- Your instructions: Each record should be given again exactly as it appears, with no image included.

Segment Start: Supplied material

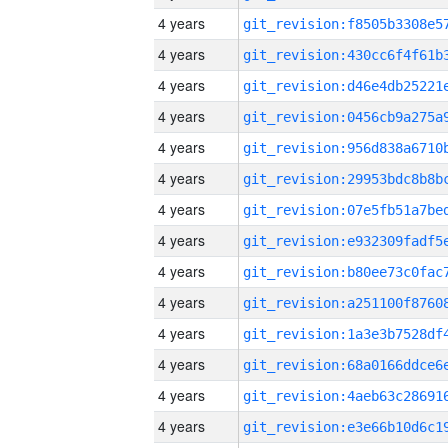
4 years
4 years
4 years
4 years
4 years
4 years
4 years
4 years
4 years
4 years
4 years
4 years
4 years
4 years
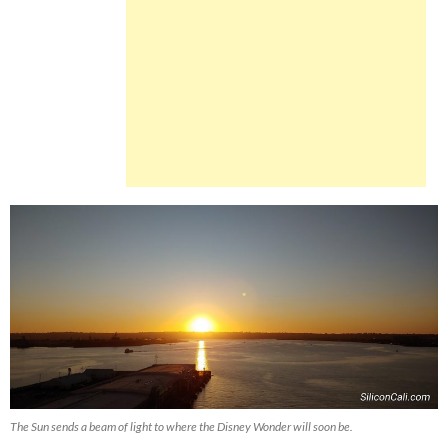
The Sun sends a beam of light to where the Disney Wonder will soon be.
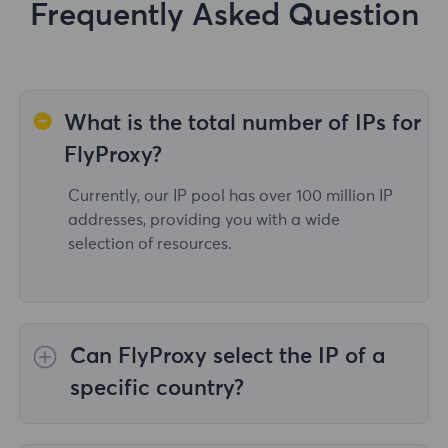
Frequently Asked Question
What is the total number of IPs for
FlyProxy?
Currently, our IP pool has over 100 million IP
addresses, providing you with a wide
selection of resources.
Can FlyProxy select the IP of a
specific country?
Yes,the
Rotating Residential Proxies
provide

Segment End: Supplied material

- Exercise result:
4 years
4 years
4 years
4 years
4 years
4 years
4 years
4 years
4 years
4 years
4 years
4 years
4 years
4 years
The Sun sends a beam of light to where the Disney Wonder will soon be.
Frequently Asked Question
What is the total number of IPs for
FlyProxy?
Currently, our IP pool has over 100 million IP
addresses, providing you with a wide
selection of resources.
Can FlyProxy select the IP of a
specific country?
Yes,the
Rotating Residential Proxies
provide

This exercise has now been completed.